COOPERATION JUDICIAIRE PENALE > Système d'information Schengen

C'est lors du Conseil Justice et affaires intérieures des 4 et 5 décembre 2006 qu'a été adoptée, dans l'attente de l'avis du Parlement européen intervenu depuis, une "orientation générale" (FR) (EN) sur la mise en place et le lancement au début de 2007 de l'Agence des droits fondamentaux.
Le moment est donc venu de passer en revue son contenu.

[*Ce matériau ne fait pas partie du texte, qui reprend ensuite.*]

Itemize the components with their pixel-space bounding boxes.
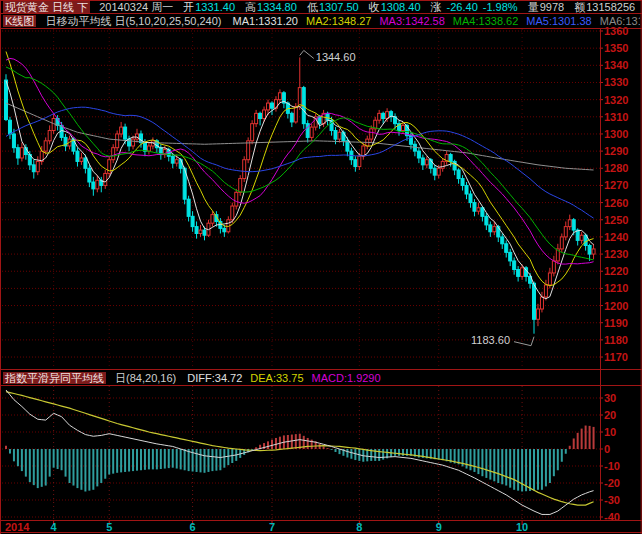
trading-terminal: 1344.601183.6013601350134013301320131013… — [0, 0, 642, 534]
symbol-period-selector[interactable]: 现货黄金 日线 下 — [3, 1, 90, 13]
indicator-name-label[interactable]: 指数平滑异同平均线 — [3, 372, 106, 384]
volume-label: 量 — [528, 1, 539, 13]
macd-values: DIFF:34.72DEA:33.75MACD:1.9290 — [179, 372, 380, 384]
svg-text:1344.60: 1344.60 — [316, 51, 356, 63]
x-axis[interactable]: 201445678910 — [5, 521, 528, 533]
svg-text:-40: -40 — [604, 511, 620, 523]
amount-label: 额 — [574, 1, 585, 13]
svg-text:1190: 1190 — [604, 317, 628, 329]
svg-text:1240: 1240 — [604, 231, 628, 243]
ma-description: 日移动平均线 日(5,10,20,25,50,240) — [45, 15, 221, 27]
low-value: 1307.50 — [319, 1, 359, 13]
high-value: 1334.80 — [257, 1, 297, 13]
open-value: 1331.40 — [195, 1, 235, 13]
close-label: 收 — [369, 1, 380, 13]
svg-text:5: 5 — [106, 521, 112, 533]
svg-text:10: 10 — [604, 426, 616, 438]
price-annotations: 1344.601183.60 — [300, 50, 534, 345]
svg-text:1350: 1350 — [604, 42, 628, 54]
indicator-value: MA4:1338.62 — [453, 15, 518, 27]
amount-value: 13158256 — [586, 1, 635, 13]
indicator-value: DIFF:34.72 — [187, 372, 242, 384]
indicator-value: MACD:1.9290 — [312, 372, 381, 384]
svg-text:1340: 1340 — [604, 59, 628, 71]
svg-text:1200: 1200 — [604, 300, 628, 312]
svg-text:1260: 1260 — [604, 197, 628, 209]
change-value: -26.40 — [447, 1, 478, 13]
svg-text:8: 8 — [356, 521, 362, 533]
svg-text:0: 0 — [604, 443, 610, 455]
change-pct-value: -1.98% — [483, 1, 518, 13]
macd-description: 日(84,20,16) — [115, 372, 176, 384]
change-label: 涨 — [431, 1, 442, 13]
svg-text:30: 30 — [604, 392, 616, 404]
svg-text:1270: 1270 — [604, 179, 628, 191]
close-value: 1308.40 — [381, 1, 421, 13]
svg-text:4: 4 — [51, 521, 58, 533]
svg-text:-10: -10 — [604, 460, 620, 472]
svg-text:1170: 1170 — [604, 351, 628, 363]
svg-text:1230: 1230 — [604, 248, 628, 260]
indicator-value: MA3:1342.58 — [379, 15, 444, 27]
svg-text:7: 7 — [269, 521, 275, 533]
kline-chart-canvas[interactable]: 1344.601183.6013601350134013301320131013… — [0, 0, 642, 534]
svg-text:1180: 1180 — [604, 334, 628, 346]
quote-date: 20140324 周一 — [99, 1, 173, 13]
indicator-value: MA1:1331.20 — [233, 15, 298, 27]
svg-text:1220: 1220 — [604, 265, 628, 277]
svg-text:9: 9 — [436, 521, 442, 533]
svg-text:1290: 1290 — [604, 145, 628, 157]
svg-text:1320: 1320 — [604, 94, 628, 106]
svg-text:1280: 1280 — [604, 162, 628, 174]
quote-bar: 现货黄金 日线 下 20140324 周一 开1331.40 高1334.80 … — [3, 1, 640, 14]
svg-text:10: 10 — [516, 521, 528, 533]
svg-text:-30: -30 — [604, 494, 620, 506]
svg-text:1250: 1250 — [604, 214, 628, 226]
macd-histogram — [6, 426, 594, 492]
svg-text:1183.60: 1183.60 — [471, 334, 510, 346]
svg-text:-20: -20 — [604, 477, 620, 489]
indicator-value: MA6:1318.05 — [600, 15, 640, 27]
svg-text:1210: 1210 — [604, 282, 628, 294]
chart-type-label[interactable]: K线图 — [3, 15, 36, 27]
svg-text:1330: 1330 — [604, 76, 628, 88]
macd-header: 指数平滑异同平均线 日(84,20,16) DIFF:34.72DEA:33.7… — [3, 372, 640, 385]
ma-values: MA1:1331.20MA2:1348.27MA3:1342.58MA4:133… — [225, 15, 640, 27]
high-label: 高 — [245, 1, 256, 13]
ma50-line — [6, 107, 594, 218]
svg-text:2014: 2014 — [5, 521, 30, 533]
svg-text:6: 6 — [190, 521, 196, 533]
candles[interactable] — [5, 57, 596, 333]
svg-text:1300: 1300 — [604, 128, 628, 140]
indicator-value: MA2:1348.27 — [306, 15, 371, 27]
indicator-value: DEA:33.75 — [250, 372, 303, 384]
indicator-value: MA5:1301.38 — [526, 15, 591, 27]
y-axis: 1360135013401330132013101300129012801270… — [600, 25, 628, 523]
svg-text:20: 20 — [604, 409, 616, 421]
svg-text:1310: 1310 — [604, 111, 628, 123]
open-label: 开 — [183, 1, 194, 13]
low-label: 低 — [307, 1, 318, 13]
kline-header: K线图 日移动平均线 日(5,10,20,25,50,240) MA1:1331… — [3, 15, 640, 28]
volume-value: 9978 — [540, 1, 564, 13]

"L'agence aura pour but de fournir aux institutions, organes, organismes et agences compétents de la Communauté, ainsi qu'à ses Etats membres lorsqu'ils mettent en oeuvre le droit communautaire, une assistance et des compétences en matière de droits fondamentaux, afin de les aider à respecter pleinement ces derniers lorsque, dans leurs domaines de compétence respectifs, ils prennent des mesures ou définissent des actions".

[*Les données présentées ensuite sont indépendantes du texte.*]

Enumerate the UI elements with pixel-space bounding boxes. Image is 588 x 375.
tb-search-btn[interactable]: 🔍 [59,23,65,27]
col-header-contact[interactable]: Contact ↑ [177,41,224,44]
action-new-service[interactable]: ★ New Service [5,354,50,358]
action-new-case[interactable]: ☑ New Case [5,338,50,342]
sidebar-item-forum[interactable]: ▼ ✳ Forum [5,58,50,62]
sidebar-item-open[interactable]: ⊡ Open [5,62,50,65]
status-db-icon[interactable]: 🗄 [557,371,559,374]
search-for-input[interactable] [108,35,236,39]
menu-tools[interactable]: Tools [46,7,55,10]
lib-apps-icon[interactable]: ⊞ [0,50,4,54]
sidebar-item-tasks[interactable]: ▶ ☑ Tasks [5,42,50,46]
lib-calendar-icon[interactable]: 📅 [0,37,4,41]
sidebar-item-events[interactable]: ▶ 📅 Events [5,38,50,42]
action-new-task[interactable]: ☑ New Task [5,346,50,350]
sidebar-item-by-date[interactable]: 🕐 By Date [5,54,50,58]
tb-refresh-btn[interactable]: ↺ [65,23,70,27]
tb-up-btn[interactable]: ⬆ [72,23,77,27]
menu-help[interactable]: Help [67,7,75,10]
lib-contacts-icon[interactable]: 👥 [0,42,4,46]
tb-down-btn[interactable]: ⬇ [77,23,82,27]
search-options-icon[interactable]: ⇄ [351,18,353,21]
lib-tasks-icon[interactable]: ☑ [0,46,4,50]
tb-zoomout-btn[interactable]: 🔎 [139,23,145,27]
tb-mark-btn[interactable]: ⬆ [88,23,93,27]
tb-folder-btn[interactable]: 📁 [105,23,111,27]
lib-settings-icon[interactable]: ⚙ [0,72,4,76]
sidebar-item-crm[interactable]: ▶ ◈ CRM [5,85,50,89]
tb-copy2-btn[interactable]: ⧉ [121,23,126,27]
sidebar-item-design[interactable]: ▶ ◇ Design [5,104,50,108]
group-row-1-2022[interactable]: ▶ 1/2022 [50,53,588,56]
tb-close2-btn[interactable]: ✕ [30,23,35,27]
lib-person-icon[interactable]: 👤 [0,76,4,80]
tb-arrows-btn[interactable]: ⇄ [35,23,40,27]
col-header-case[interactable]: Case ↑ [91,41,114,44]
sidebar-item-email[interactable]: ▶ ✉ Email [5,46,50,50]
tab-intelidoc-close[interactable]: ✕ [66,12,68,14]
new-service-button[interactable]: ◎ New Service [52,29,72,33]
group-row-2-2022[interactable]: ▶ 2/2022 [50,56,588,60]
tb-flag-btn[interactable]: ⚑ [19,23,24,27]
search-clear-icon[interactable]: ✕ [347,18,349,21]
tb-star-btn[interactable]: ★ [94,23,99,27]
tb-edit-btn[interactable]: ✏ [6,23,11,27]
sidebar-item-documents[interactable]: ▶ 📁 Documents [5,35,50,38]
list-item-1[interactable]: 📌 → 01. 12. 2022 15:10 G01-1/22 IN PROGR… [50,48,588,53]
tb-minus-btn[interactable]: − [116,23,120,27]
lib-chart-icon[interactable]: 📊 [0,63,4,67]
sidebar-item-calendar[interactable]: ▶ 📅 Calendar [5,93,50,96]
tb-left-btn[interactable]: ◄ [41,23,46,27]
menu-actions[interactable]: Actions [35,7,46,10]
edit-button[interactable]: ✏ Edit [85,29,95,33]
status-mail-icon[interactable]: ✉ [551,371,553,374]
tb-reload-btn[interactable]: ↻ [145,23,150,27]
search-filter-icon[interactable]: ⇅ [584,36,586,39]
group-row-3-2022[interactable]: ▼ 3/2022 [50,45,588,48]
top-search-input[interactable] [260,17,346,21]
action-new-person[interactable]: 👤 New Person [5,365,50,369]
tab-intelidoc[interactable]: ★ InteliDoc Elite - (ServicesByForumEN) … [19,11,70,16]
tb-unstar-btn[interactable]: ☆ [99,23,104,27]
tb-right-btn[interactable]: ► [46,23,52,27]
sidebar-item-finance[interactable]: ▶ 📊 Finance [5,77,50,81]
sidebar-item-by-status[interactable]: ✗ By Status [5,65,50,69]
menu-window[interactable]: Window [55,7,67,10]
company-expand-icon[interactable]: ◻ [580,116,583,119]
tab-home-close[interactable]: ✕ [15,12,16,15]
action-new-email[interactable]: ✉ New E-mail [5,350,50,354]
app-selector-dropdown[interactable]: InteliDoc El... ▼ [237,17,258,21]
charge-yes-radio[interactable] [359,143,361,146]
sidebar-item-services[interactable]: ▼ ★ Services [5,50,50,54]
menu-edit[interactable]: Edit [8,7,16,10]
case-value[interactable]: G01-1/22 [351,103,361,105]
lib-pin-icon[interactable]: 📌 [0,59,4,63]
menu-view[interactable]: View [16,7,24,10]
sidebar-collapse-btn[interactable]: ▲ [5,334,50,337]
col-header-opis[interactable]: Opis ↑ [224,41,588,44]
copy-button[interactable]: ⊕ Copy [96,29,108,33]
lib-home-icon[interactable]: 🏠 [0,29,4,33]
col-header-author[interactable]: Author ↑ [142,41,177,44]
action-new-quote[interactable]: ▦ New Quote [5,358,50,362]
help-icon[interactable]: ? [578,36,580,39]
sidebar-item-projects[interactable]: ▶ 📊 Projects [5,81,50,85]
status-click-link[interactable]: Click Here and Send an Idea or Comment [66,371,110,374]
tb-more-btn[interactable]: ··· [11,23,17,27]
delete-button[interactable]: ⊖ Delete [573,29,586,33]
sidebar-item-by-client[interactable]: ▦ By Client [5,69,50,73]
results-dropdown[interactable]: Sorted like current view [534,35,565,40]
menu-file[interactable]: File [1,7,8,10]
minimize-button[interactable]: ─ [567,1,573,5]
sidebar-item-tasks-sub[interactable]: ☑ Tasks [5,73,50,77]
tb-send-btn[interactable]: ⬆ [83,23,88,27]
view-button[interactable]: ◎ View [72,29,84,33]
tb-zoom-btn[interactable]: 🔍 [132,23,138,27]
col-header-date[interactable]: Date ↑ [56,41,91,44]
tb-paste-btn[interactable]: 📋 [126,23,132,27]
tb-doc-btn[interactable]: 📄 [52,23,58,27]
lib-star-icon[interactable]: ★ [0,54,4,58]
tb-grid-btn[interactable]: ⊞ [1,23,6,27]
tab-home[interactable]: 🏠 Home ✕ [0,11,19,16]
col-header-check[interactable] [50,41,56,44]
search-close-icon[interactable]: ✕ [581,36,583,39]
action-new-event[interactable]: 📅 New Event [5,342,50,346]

L'Agence collectera des informations, formulera des avis, de sa propre initiative ou sur demande, mais sans interférer avec les procédures législatives et juridictionnelles instaurées par le Traité. Elle présentera un rapport annuel, sensibilisera le grand public, mais sans avoir la possibilité de traiter les plaintes individuelles. L'Agence coopérera avec le Conseil de l'Europe de façon étroite pour éviter tout chevauchement. Dans le domaine de la coopération policière et judiciaire en matière pénale (FR) (EN) ce n'est que sur demande et sur une base volontaire que les institutions de l'Union et les Etats membres pourront faire appel aux compétences de l'Agence. Le Conseil réexaminera avant le 31 décembre 2009 la possibilité d'autoriser l'Agence à exercer ses activités dans les domaines de la coopération policière et judiciaire en matière pénale. Les travaux de l'Agence sont centrés sur l'Union européenne et ses Etats membres. Les pays candidats auront la possibilité de participer en tant qu'observateurs et l'Agence aura la possibilité d'examiner les questions relatives aux droits fondamentaux dans les pays candidats dans la mesure nécessaire à leur alignement progressif sur le droit communautaire.

Historique 

En 2003, le Conseil Européen  a arrêté le principe de la création à Vienne d’une Agence européenne des droits fondamentaux .Cette décision était le corollaire de la proclamation de la Charte européenne des droits fondamentaux en décembre 2000, et de la mise en œuvre des article 6 et 7 du traité de Nice. 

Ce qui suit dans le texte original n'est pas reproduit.